When CPU is waiting file reading, calculation power isn't so important. I sets half threads for 1st encode while file reading. When I set 2% redundancy (or in jetelina's test), even half cores finished almost encoding. So, GPU cannot help speed, when CPU finishes task already. When I set 10% redundancy, 1st encode was around 23%. (so, 2nd encode treats 77% task.) In this case, GPU may help speed at 2nd encode after file reading. Because my Intel GPU is slow, there was no big improvement.

Though GPU version looks fast at 1-pass mode in my result, it seems to be caused by file writing cache. It finished creation, before file writing was complete really. (HDD was busy for a while, even when creation end.) This 1-pass mode's incident may become problem at writing on USB memory. (User must not remove a USB drive until writing end.)

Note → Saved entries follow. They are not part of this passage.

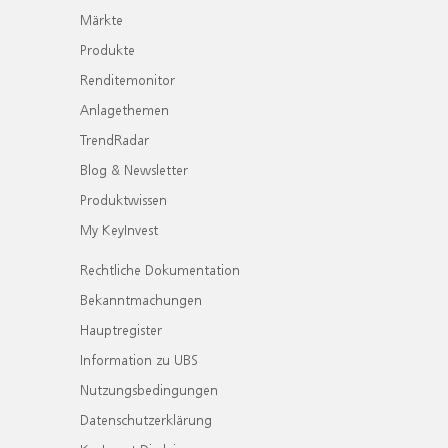
Märkte
Produkte
Renditemonitor
Anlagethemen
TrendRadar
Blog & Newsletter
Produktwissen
My KeyInvest
Rechtliche Dokumentation
Bekanntmachungen
Hauptregister
Information zu UBS
Nutzungsbedingungen
Datenschutzerklärung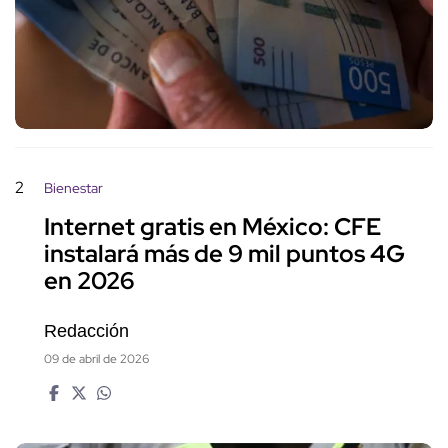
2
Bienestar
Internet gratis en México: CFE
instalará más de 9 mil puntos 4G
en 2026
Redacción
09 de abril de 2026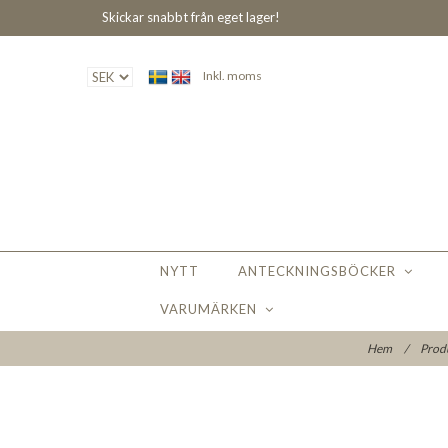
Skickar snabbt från eget lager!
Inkl. moms
NYTT
ANTECKNINGSBÖCKER
VARUMÄRKEN
Hem
/
Prod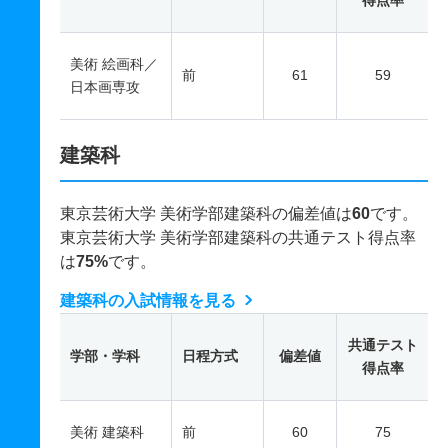
得点率
美術 絵画科／
前
61
59
日本画専攻
建築科
東京芸術大学 美術学部建築科の偏差値は
60
です。
東京芸術大学 美術学部建築科の共通テスト得点率
は
75%
です。
建築科の入試情報を見る
共通テスト
学部・学科
日程方式
偏差値
得点率
美術 建築科
前
60
75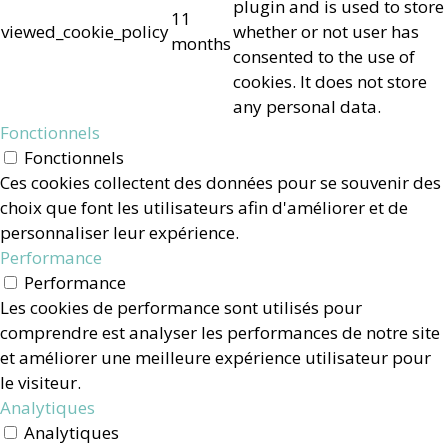
plugin and is used to store
11
viewed_cookie_policy
whether or not user has
months
consented to the use of
cookies. It does not store
any personal data.
Fonctionnels
Fonctionnels
Ces cookies collectent des données pour se souvenir des
choix que font les utilisateurs afin d'améliorer et de
personnaliser leur expérience.
Performance
Performance
Les cookies de performance sont utilisés pour
comprendre est analyser les performances de notre site
et améliorer une meilleure expérience utilisateur pour
le visiteur.
Analytiques
Analytiques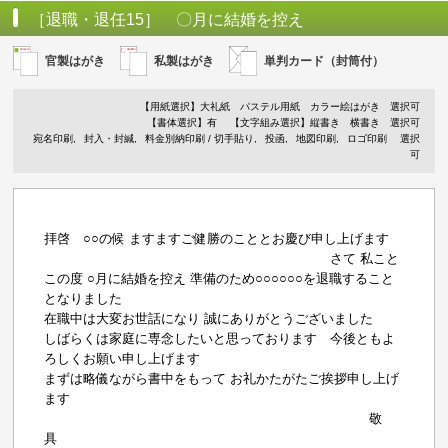
［退職・退任15］ 〇月に結婚を控え
官製はがき
私製はがき
単判カード（封筒付）
【用紙選択】
大礼紙
パステル用紙
カラー絵はがき
選択可
【書体選択】有
【文字組み選択】縦書き 横書き 選択可
宛名印刷
封入・封緘
料金別納印刷 / 切手貼り
投函
地図印刷
ロゴ印刷
選択
可
拝啓 ○○の候 ますますご健勝のこととお慶び申し上げます
さて 私こと
この度 ○月に結婚を控え 準備のため○○○○○○を退職すること
となりました
在職中は大変お世話になり 誠にありがとうございました
しばらくは家庭に専念したいと思っております 今後ともよ
ろしくお願い申し上げます
まずは略儀ながら書中をもって お礼かたがたご挨拶申し上げ
ます
敬
具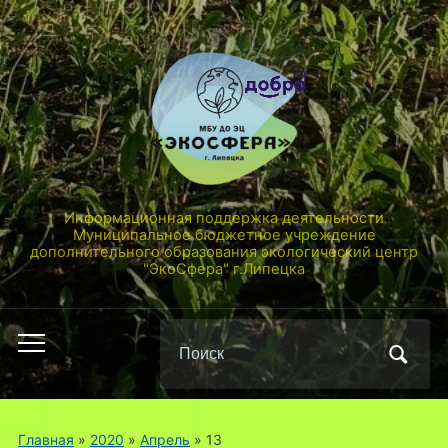
Информационная поддержка деятельности
Муниципальное бюджетное учреждение
дополнительного образования экологический центр
"ЭкоСфера" г.Липецка
Поиск
Переключить
по:
мобильное
меню
Главная
»
2020
»
Апрель
»
13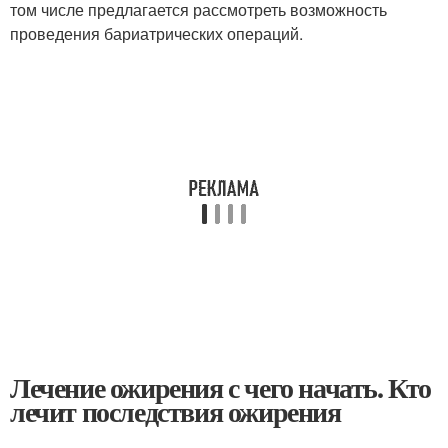
том числе предлагается рассмотреть возможность
проведения бариатрических операций.
Лечение ожирения с чего начать. Кто
лечит последствия ожирения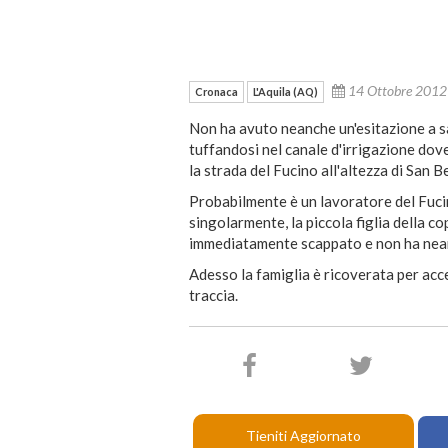
14 Ottobre 201
Cronaca
L'Aquila (AQ)
Non ha avuto neanche un'esitazione a sa
tuffandosi nel canale d'irrigazione dov
la strada del Fucino all'altezza di San 
Probabilmente è un lavoratore del Fuci
singolarmente, la piccola figlia della cop
immediatamente scappato e non ha nean
Adesso la famiglia è ricoverata per acc
traccia.
Tieniti Aggiornato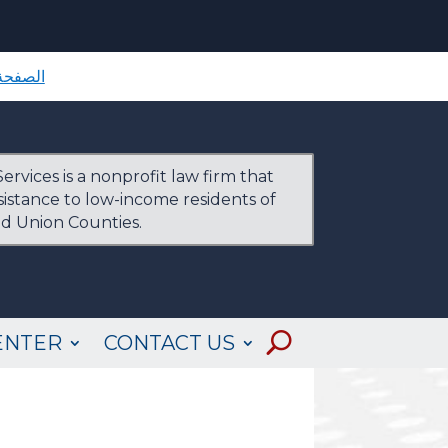
الصفحة 
ervices is a nonprofit law firm that
ssistance to low-income residents of
nd Union Counties.
ENTER
CONTACT US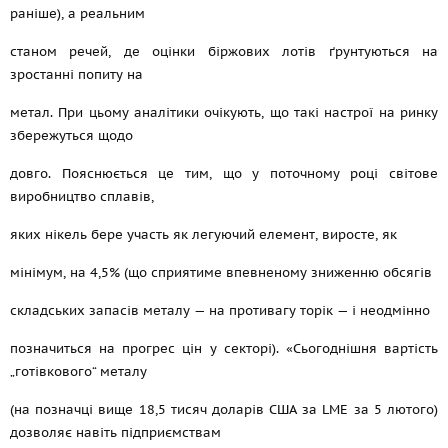
раніше), а реальним
станом речей, де оцінки біржових лотів ґрунтуються на
зростанні попиту на
метал. При цьому аналітики очікують, що такі настрої на ринку
збережуться щодо
довго. Пояснюється це тим, що у поточному році світове
виробництво сплавів,
яких нікель бере участь як легуючий елемент, виросте, як
мінімум, на 4,5% (що сприятиме впевненому зниженню обсягів
складських запасів металу — на противагу торік — і неодмінно
позначиться на прогрес цін у секторі). «Сьогоднішня вартість
„готівкового“ металу
(на позначці вище 18,5 тисяч доларів США за LME за 5 лютого)
дозволяє навіть підприємствам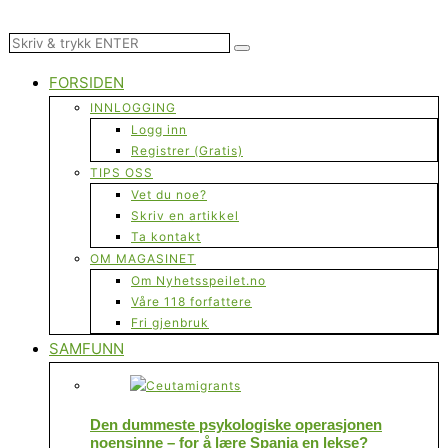
FORSIDEN
INNLOGGING
Logg inn
Registrer (Gratis)
TIPS OSS
Vet du noe?
Skriv en artikkel
Ta kontakt
OM MAGASINET
Om Nyhetsspeilet.no
Våre 118 forfattere
Fri gjenbruk
SAMFUNN
Den dummeste psykologiske operasjonen
noensinne – for å lære Spania en lekse?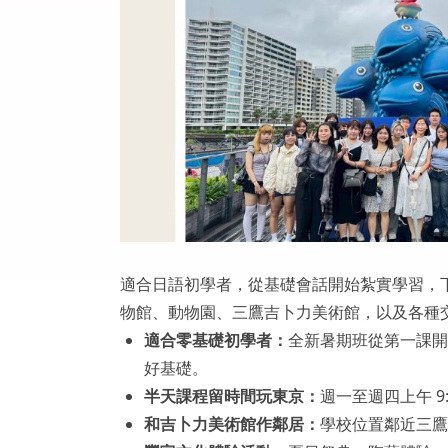
適合日語初學者，從基礎會話開始紮實學習，
物館、動物園、三鷹吉卜力美術館，以及各種
適合零基礎初學者：
全新暑期班從第一課開
好基礎。
半天課程留時間玩東京：
週一至週四上午 9
和吉卜力美術館作鄰居：
學校位置鄰近三鷹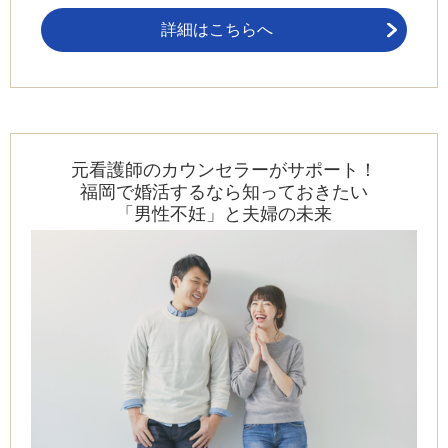
詳細はこちらへ
元看護師のカウンセラーがサポート！
福岡で婚活するなら知っておきたい
「男性不妊」と夫婦の未来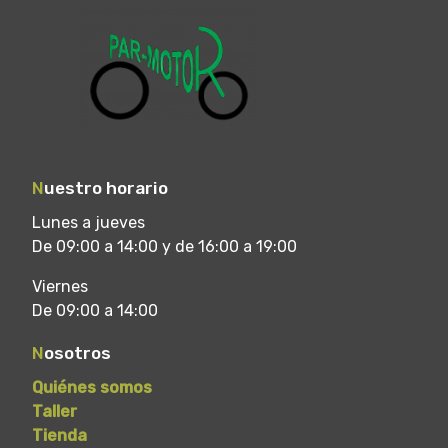
N
uestro horario
Lunes a jueves
De 09:00 a 14:00 y de 16:00 a 19:00
Viernes
De 09:00 a 14:00
N
osotros
Quiénes somos
Taller
Tienda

Yutaka-Sawada commented 4 years ago

From Slava46's test, 1-pass processing and GPU was slower on SSD. Though I could not determine the reason, I suspect that memory usage might affect total speed. 1-pass mode requires more memory than 2-pass mode. To process same task with less working memory, 1-pass mode loops more times. While this isn't problem for CPU, many small task may be inefficient for GPU. GPU requires heavy task to perform full speed.

I made a new sample, which checks a drive (SSD or HDD), and it switches processing mode (1-pass or 2-pass). If a drive is HDD, it prefers 1-pass mode. (When there isn't enough RAM, it uses 2-pass mode still.) If a drive is SSD, it uses 2-pass mode always. I put the sample package (par2j_sample_2020-06-11.zip) for someone interested in the behavior.

I plan to release this sample as next beta version "1.3.1.0", if jetelina doesn't object. (I will remove debug output for release build.) 1-pass processing File IO will be enabled by default for HDD users. (There will be no difference for SSD users.) I will write a release note, which includes caution. Though it's experimental version yet, I cannot test all use cases myself. While many users try the beta version for their usage, they may find bug or problem, and I will fix or solve. Is this way OK ?

jetelina commented 4 years ago

You are correct. I use 0,10 % redundancy for this big files. (I use it mainly to prevent small or single bit errors for the backup archive)

For smaller files ~ 1 GB I use 10 % redundancy.
For special important small files ~ 10 MB I use 200 % redundancy.
I keep recovery data under 100 MB.

Now I understeand.

If there is higher redundancy (more CPU/GPU computation is needed), thus HDD/SSD speed is less important.
If there is low redundancy (less CPU/GPU power is needed), then more HDD/SSD speed is important.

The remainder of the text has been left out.